• **What is expected**
No line before the one containing "This year, obviously, the" is to be output; retype exactly that line and all lines that follow it to the end of the records.
- - - - -
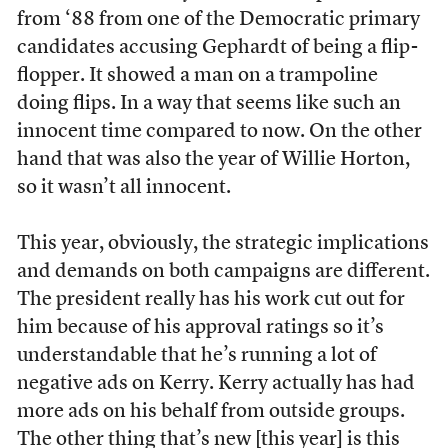
from ‘88 from one of the Democratic primary
candidates accusing Gephardt of being a flip-
flopper. It showed a man on a trampoline
doing flips. In a way that seems like such an
innocent time compared to now. On the other
hand that was also the year of Willie Horton,
so it wasn’t all innocent.
This year, obviously, the strategic implications
and demands on both campaigns are different.
The president really has his work cut out for
him because of his approval ratings so it’s
understandable that he’s running a lot of
negative ads on Kerry. Kerry actually has had
more ads on his behalf from outside groups.
The other thing that’s new [this year] is this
- - - - -
• **Task result**
This year, obviously, the strategic implications
and demands on both campaigns are different.
The president really has his work cut out for
him because of his approval ratings so it’s
understandable that he’s running a lot of
negative ads on Kerry. Kerry actually has had
more ads on his behalf from outside groups.
The other thing that’s new [this year] is this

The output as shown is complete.